Abstract
People with a family history of hereditary disease can dispute the common assumption that genetic risk must be contained at all costs. Whilst not averse to undergoing predictive genetic testing, their decisions regarding reproduction can be controversial and may appear to be unethical. In this article three narratives on reproductive decisions by people at risk of Huntington's disease reveal that neither the lay person's ethical considerations on reproductive choice nor the resistance he or she may display toward dominant narratives on risk containment are straightforward. The informants' accounts are examined as counter narratives of resistance against the backdrop of a dominant meta-narrative on genetic risk, yet they raise the question of whether people can truly speak outside the systematised productions of knowledge that are formative of their social realities.
Notes
1. PhD conducted in 2000–2005. Data were collected in 2001.
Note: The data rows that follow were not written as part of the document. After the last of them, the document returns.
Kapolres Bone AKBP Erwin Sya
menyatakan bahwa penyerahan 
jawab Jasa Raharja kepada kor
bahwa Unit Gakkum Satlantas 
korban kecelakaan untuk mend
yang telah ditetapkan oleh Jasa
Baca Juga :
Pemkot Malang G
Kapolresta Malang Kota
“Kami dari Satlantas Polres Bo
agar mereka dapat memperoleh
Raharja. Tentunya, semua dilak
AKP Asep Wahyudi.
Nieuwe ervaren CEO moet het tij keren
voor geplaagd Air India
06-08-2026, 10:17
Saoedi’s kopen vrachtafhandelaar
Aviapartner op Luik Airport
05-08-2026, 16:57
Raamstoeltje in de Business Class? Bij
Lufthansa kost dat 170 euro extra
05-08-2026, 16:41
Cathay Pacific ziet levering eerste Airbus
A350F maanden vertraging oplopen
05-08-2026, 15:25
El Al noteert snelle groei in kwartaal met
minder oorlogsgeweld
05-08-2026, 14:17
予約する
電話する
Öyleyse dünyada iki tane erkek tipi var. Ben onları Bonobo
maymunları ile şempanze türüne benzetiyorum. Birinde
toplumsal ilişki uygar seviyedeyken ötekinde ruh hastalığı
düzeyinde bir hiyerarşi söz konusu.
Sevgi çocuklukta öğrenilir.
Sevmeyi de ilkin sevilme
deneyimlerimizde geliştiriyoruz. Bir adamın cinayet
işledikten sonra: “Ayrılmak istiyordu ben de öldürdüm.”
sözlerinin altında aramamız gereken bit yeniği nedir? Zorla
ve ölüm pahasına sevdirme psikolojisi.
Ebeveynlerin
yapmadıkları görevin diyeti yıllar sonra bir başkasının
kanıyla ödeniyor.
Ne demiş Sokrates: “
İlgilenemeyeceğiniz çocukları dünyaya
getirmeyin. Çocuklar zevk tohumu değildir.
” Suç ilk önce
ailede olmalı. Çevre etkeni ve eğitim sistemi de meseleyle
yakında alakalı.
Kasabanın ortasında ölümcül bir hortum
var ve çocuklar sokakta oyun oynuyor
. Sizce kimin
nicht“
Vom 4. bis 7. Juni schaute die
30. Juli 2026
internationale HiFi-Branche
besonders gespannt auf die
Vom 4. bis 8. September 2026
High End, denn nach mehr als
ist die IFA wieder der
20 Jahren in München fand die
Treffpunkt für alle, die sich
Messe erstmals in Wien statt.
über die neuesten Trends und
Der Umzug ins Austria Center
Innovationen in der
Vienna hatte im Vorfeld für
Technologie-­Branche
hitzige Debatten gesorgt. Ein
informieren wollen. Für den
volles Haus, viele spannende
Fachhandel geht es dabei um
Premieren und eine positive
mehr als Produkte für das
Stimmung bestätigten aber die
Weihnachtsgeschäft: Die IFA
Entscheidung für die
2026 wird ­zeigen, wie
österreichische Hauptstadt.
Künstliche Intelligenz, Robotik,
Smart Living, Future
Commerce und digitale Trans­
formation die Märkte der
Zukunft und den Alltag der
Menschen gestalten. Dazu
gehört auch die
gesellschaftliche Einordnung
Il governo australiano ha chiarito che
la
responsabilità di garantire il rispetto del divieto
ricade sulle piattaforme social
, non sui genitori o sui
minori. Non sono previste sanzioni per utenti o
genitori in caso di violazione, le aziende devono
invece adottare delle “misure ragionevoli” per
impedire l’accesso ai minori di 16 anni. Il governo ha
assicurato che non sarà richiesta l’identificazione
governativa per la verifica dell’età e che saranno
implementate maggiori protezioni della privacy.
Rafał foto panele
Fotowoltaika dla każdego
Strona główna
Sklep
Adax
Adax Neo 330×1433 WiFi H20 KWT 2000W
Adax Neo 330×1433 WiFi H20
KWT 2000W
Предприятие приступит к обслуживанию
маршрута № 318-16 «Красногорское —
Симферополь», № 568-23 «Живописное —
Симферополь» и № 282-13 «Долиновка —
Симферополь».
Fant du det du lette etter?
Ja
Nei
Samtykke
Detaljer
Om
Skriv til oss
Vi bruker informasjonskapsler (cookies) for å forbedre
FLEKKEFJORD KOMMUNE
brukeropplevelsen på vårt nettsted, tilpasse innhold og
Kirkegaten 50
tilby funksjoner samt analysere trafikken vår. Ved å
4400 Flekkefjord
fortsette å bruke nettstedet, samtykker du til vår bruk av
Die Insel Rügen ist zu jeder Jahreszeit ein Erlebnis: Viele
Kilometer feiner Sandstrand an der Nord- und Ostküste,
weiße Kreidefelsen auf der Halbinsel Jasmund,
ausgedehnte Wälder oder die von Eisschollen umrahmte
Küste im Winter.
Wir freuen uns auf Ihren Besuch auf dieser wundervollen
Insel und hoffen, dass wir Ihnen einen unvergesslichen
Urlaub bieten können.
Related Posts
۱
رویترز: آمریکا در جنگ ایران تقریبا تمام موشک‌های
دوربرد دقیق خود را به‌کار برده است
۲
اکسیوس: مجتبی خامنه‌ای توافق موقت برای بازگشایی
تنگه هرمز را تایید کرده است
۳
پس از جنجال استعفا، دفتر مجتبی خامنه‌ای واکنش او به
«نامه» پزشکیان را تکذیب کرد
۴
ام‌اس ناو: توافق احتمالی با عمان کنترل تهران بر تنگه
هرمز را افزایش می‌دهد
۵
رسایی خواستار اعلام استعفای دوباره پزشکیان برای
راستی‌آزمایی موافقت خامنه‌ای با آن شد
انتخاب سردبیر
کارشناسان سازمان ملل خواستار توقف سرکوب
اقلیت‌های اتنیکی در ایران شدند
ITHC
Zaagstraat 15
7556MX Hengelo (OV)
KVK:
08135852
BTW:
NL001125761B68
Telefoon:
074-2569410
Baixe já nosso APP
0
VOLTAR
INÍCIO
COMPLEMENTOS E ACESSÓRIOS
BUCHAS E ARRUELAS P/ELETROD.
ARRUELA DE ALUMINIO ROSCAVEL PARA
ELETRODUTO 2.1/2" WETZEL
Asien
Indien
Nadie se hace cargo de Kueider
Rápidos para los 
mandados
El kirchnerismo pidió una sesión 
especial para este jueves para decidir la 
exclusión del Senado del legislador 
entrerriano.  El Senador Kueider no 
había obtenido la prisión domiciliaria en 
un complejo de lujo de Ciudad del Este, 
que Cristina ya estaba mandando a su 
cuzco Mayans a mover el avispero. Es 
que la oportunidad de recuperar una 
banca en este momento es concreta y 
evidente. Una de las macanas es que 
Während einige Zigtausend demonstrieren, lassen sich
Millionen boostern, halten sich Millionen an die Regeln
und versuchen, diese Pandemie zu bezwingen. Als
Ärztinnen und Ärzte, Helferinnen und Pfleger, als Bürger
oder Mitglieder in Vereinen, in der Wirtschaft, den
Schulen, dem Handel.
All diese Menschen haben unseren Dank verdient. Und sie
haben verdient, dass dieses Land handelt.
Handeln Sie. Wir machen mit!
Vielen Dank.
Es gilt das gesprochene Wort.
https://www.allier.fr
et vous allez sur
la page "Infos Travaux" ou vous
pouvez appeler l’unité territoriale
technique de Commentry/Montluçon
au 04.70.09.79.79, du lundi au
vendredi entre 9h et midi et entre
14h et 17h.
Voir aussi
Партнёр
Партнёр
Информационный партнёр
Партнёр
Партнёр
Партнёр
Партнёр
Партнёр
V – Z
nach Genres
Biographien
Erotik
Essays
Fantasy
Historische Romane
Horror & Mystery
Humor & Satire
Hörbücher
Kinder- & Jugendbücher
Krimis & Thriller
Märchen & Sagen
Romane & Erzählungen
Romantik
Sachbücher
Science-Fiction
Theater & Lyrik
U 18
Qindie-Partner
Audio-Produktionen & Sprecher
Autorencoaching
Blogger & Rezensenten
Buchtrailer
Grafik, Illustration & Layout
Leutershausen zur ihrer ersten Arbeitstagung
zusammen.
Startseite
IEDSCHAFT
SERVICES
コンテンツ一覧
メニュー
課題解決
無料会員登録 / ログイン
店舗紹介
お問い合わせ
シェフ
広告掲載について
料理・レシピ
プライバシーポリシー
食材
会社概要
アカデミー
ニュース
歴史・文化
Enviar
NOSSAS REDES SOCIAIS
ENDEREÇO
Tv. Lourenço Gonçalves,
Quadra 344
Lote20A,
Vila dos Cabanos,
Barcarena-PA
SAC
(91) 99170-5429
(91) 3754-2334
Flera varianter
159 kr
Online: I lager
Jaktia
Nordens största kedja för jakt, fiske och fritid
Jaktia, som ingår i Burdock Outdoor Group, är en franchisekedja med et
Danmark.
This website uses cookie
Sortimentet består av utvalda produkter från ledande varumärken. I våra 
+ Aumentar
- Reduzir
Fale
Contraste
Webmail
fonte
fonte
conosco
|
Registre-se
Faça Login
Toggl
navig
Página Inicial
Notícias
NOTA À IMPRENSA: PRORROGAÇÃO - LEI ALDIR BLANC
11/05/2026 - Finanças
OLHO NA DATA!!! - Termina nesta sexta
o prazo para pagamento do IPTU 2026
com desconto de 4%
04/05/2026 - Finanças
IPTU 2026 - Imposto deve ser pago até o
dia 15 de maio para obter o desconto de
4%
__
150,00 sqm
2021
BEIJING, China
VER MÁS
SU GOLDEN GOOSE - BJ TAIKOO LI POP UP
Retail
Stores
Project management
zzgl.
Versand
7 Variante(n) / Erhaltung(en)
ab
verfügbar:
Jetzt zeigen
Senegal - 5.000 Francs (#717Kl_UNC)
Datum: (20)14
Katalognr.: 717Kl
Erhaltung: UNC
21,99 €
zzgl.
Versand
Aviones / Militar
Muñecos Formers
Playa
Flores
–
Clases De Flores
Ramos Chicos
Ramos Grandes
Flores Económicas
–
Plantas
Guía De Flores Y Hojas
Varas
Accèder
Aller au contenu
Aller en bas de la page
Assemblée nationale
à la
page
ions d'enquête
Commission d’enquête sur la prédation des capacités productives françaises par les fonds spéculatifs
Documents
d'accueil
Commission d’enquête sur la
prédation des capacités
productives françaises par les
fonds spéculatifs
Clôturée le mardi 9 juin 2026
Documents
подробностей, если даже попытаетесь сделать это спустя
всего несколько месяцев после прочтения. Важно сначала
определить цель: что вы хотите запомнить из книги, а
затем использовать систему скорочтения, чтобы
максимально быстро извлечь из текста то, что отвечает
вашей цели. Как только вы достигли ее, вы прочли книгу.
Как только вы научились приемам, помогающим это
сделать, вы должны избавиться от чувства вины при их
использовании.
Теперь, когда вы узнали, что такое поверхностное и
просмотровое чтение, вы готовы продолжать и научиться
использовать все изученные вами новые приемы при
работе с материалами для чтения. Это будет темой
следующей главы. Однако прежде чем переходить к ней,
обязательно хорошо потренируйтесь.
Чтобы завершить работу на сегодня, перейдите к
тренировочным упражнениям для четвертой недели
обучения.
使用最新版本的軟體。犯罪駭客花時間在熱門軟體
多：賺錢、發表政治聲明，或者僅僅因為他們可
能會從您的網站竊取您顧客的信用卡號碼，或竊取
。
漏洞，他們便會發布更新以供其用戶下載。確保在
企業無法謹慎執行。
2. Although technically it is now referred to as ‘presymptomatic’ (Human Genetics Society of Australasia 2008), I retain the older term in view of how informants considered the predictive value of the test for planning the future.
3. Interested readers can find details in Decruyenaere et al. 2007 and Stern et al. 2002.
4. Adoption is no longer granted to individuals at risk or who are gene-positive for HD (Tyler 1996).
5. Rita's interview was not audio-taped. The informant's own words are reproduced here in italics.